At step 310, the manager node 20 registers the execution node 10 by adding the information regarding the execution node 10 into a management table (registry table) indexed by Node ID. The management table and registry table are used interchangeably. The Node ID is transmitted to the execution node 10 via the registration response 205 (also at step 310). At step 405, the execution node 10 receives the Node ID from the manager node 20 via the registration response 205. The execution node 10 uses this node ID for all subsequent communication with the manager node 20.
After the execution node 10 receives the Node ID, the execution node 10 can initiate any functions that are required by the manager node 20. Adding of a function will be described later with respect to
Periodically, the manager node 20 polls each execution node 10 in the management table for their status by sending the Keep-Alive request 210. The interval time can be set as a configurable parameter. The time interval can be the same for each execution node 10. Alternatively, the time interval can dynamically vary between execution nodes 10 based upon runtime information received via the keep-alive response 215 or status-update 230. When the execution node 10 is registered in the manager node 20 (in the management table), the manager node 20 starts a timer. At step 315, the manager node 20 determines if the timer expires. If the timer expires (“Y” at step 315), the manager node 20 transmits the keep-alive request 210 to the execution node 10 at step 320. If the timer has not expired, the manager node 20 waits at step 315.
At step 415, the execution node 10 determines if the keep-alive request 210 has been received. If the keep-alive message 210 is received (“Y” at step 415), the execution node 10 transmits a keep-alive response 215205 with the status information at step 420.

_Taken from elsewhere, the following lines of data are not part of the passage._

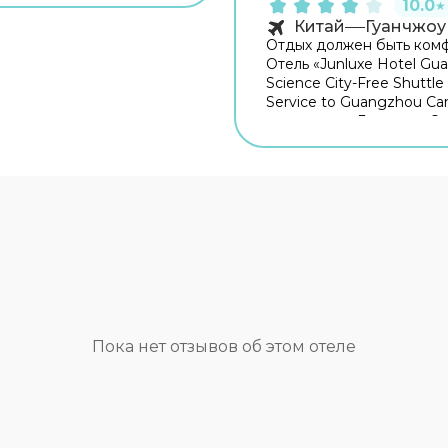
ожно прогуляться.
10.0
★
ку: Лонгтан, Площадь
Китай
Гуанчжоу
ity и Музей провинции
Отдых должен быть ком
 Скоротать вечер или
Отель «Junluxe Hotel Gu
провести время перед
Science City-Free Shuttle
ютной атмосфере можно
Service to Guangzhou Can
Попробовать новые
находится в Гуанчжоу. Эт
отдохнуть можно в
расположен в 20 км от ц
е. Хотите оставаться на
города. Рядом с отелем
отеле есть Wi-Fi. Для
прогуляться. Неподалёку
твенников на машине
Наукоград, Парк Тяньхэ 
вана парковка. Удобно
Торговый центр СИТИК-П
ей с ограниченными
Для гостей работает бар
стями: на верхние этажи
Попробовать новые блю
однимает лифт. А ещё в
отдохнуть можно в ресто
ении гостей прачечная,
Для любителей кофе и п
 сейф. В номере гостей
открыто кафе. На терри
евизор, мини-бар и
работает бесплатный Wi-
 Перечисленные услуги
Пока нет отзывов об этом отеле
Уточняйте информацию 
о всех номерах.
при заезде. Специально 
автопутешественников
организована парковка. 
также доступны следую
услуги: сауна. Специальн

The status information can include both pre-configuration information and runtime information. Runtime information includes information related to the CPU, memory/storage, network usages and functional running status. For example, runtime information includes, but is not limited to, active function name (e.g., P-CSCF, HSS, PCRF, MME, S-GW or P-GW), processing capability, current and average load, required and available memory, network parameters (total bandwidth, current/average used bandwidth), running status (e.g., starting, running, terminating, or unknown), function dependent information (e.g., number of active session, processing status, number of registered UEs, average time for processing messages) and running status (e.g., Starting, Running, Terminating or Unknown). The session information can be session information for a SIP such as SIP URI (e.g., sip:alice@example.com), contact address (IPv4 or IPv6 format), number of sessions (e.g., 1000) and ratio to the whole sessions (e.g., 35%). The ratio of the whole sessions can be used as a trigger for the manager node 20 to move sessions to another function running in a different execution node 10 in order to reduce the load.

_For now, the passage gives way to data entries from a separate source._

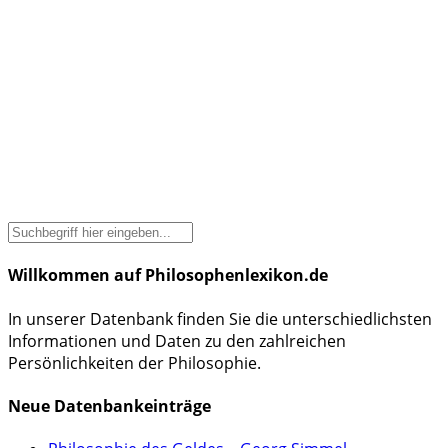
Willkommen auf Philosophenlexikon.de
In unserer Datenbank finden Sie die unterschiedlichsten
Informationen und Daten zu den zahlreichen
Persönlichkeiten der Philosophie.
Neue Datenbankeinträge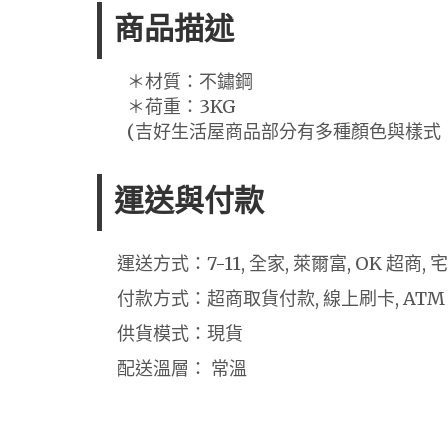
商品描述
＊材質：不鏽鋼
＊荷重：3KG
(吉好生活屋商品部分有多種顏色與樣式
運送與付款
運送方式：7-11, 全家, 萊爾富, OK 超商,
付款方式：超商取貨付款, 線上刷卡, ATM
供貨模式：現貨
配送溫層： 常溫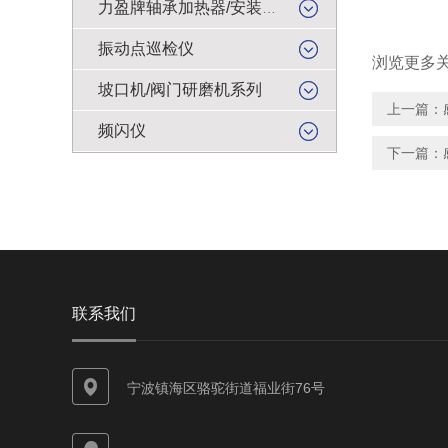
力盈牌轴承加热器/安装工具
振动点巡检仪
浏览更多
坡口机/阀门研磨机系列
上一篇：
频闪仪
下一篇：
联系我们
宁波镇海区骆驼街道福业街76号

The preconfigured information include network address for the execution node, port, Node ID assigned by the manager node 20 to the execution node 10, installed functionality for the execution node, boot up time and other capabilities.
If the keep-alive request 210 is not received (“N” at step 415), the execution node 10 waits, i.e., remains at step 415.
At step 325, the manager node 20 determines if a Keep-alive response 215 for the keep-alive request 210 was received. When the manager node 20 transmits the keep-alive message 210, the manager node sets a wait timer. The wait timer is uses as a watch-dog timer, to de-register or purge execution nodes 10 that do not respond within a period of time. The wait timer acts as a delay between two consecutive retries. For example, if the wait timer is set to 2 seconds, then the manager node will wait 2 seconds before retrying the keep-alive request. If the keep-alive response 215 is not received (“N” at step 325), prior to retrying to sent the keep-alive request 210, the manager node increments a counter. The manager node 20 only retransmits the keep-alive request 210 for a preconfigured number of times (NR). For example, if NR=3, then the manager node 20 will consider the execution node 10 down after three retries. At step 330, the manager node compares NR with the current number of retries. The current number of retries is indicated by the counter. If the current number of retries is less than NR, the manager node re-transmits the keep-alive request 210 (e.g., returns to step 315). If the current number of retries equals NR, the manager node 20 de-registers the execution node at step 335. The manager node also removes the execution node from the registry table.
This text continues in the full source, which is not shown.